Task details: Aside from the pictures, the entries should be given again exactly.

(Saved data entries)
==============================

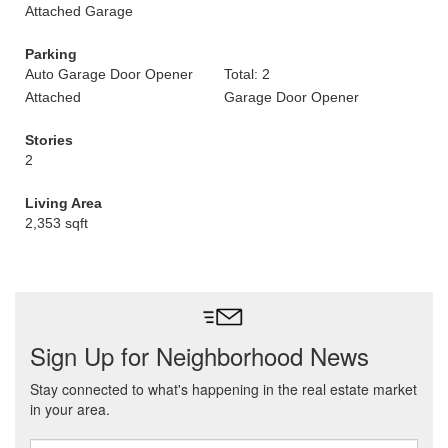
Attached Garage
Parking
Auto Garage Door Opener
Total: 2
Attached
Garage Door Opener
Stories
2
Living Area
2,353 sqft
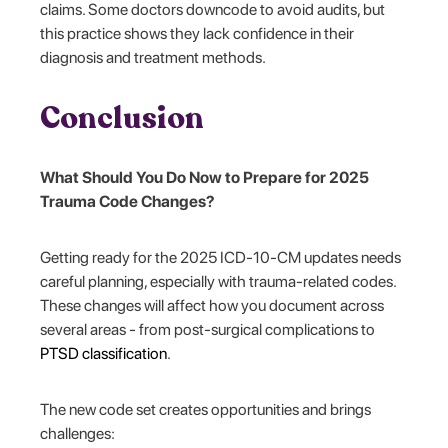
claims. Some doctors downcode to avoid audits, but
this practice shows they lack confidence in their
diagnosis and treatment methods.
Conclusion
What Should You Do Now to Prepare for 2025
Trauma Code Changes?
Getting ready for the 2025 ICD-10-CM updates needs
careful planning, especially with trauma-related codes.
These changes will affect how you document across
several areas - from post-surgical complications to
PTSD classification
.
The new code set creates opportunities and brings
challenges:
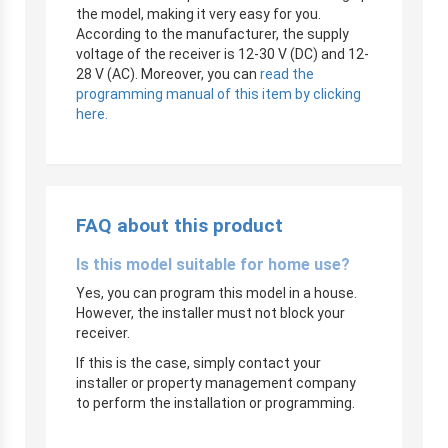
the model, making it very easy for you.
According to the manufacturer, the supply
voltage of the receiver is 12-30 V (DC) and 12-
28 V (AC). Moreover, you can
read the
programming manual of this item by clicking
here.
FAQ about this product
Is this model suitable for home use?
Yes, you can program this model in a house.
However, the installer must not block your
receiver.
If this is the case, simply contact your
installer or property management company
to perform the installation or programming.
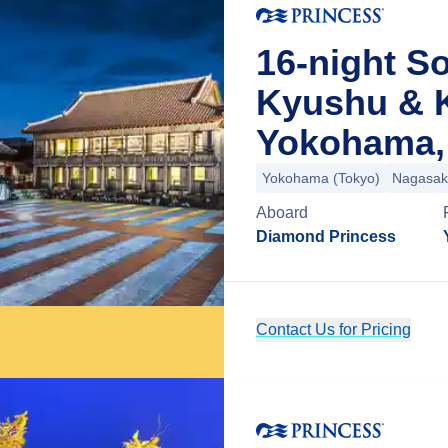
16-night So
Kyushu & 
Yokohama,
Yokohama (Tokyo)
Nagasak
Aboard
Diamond Princess
Contact Us for Pricing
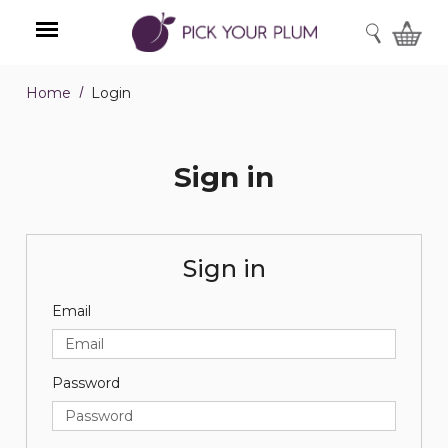
SEARCH
Home
Login
Menu
Sign in
Sign in
Email
Password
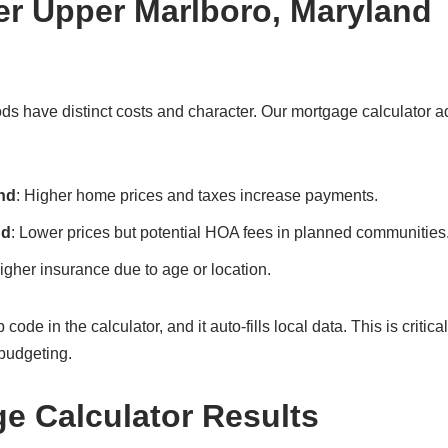
er Upper Marlboro, Maryland
s have distinct costs and character. Our mortgage calculator a
nd
: Higher home prices and taxes increase payments.
nd
: Lower prices but potential HOA fees in planned communities
gher insurance due to age or location.
e in the calculator, and it auto-fills local data. This is critical
budgeting.
ge Calculator Results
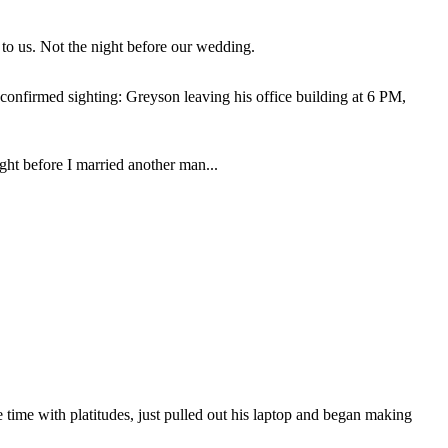
to us. Not the night before our wedding.
confirmed sighting: Greyson leaving his office building at 6 PM,
ght before I married another man...
e time with platitudes, just pulled out his laptop and began making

==============================

Written solution:
Attached Garage
Parking
Auto Garage Door Opener
Total: 2
Attached
Garage Door Opener
Stories
2
Living Area
2,353 sqft
claims. Some doctors downcode to avoid audits, but
this practice shows they lack confidence in their
diagnosis and treatment methods.
Conclusion
What Should You Do Now to Prepare for 2025
Trauma Code Changes?
Getting ready for the 2025 ICD-10-CM updates needs
careful planning, especially with trauma-related codes.
These changes will affect how you document across
several areas - from post-surgical complications to
PTSD classification
.
The new code set creates opportunities and brings
challenges:
the model, making it very easy for you.
According to the manufacturer, the supply
voltage of the receiver is 12-30 V (DC) and 12-
28 V (AC). Moreover, you can
read the
programming manual of this item by clicking
here.
FAQ about this product
Is this model suitable for home use?
Yes, you can program this model in a house.
However, the installer must not block your
receiver.
If this is the case, simply contact your
installer or property management company
to perform the installation or programming.
16-night So
Kyushu & 
Yokohama,
Yokohama (Tokyo)
Nagasak
Aboard
Diamond Princess
Contact Us for Pricing
SEARCH
Home
Login
Menu
Sign in
Sign in
Email
Password
er Upper Marlboro, Maryland
s have distinct costs and character. Our mortgage calculator a
nd
: Higher home prices and taxes increase payments.
nd
: Lower prices but potential HOA fees in planned communities
gher insurance due to age or location.
e in the calculator, and it auto-fills local data. This is critical
budgeting.
ge Calculator Results
to us. Not the night before our wedding.
confirmed sighting: Greyson leaving his office building at 6 PM,
ght before I married another man...
e time with platitudes, just pulled out his laptop and began making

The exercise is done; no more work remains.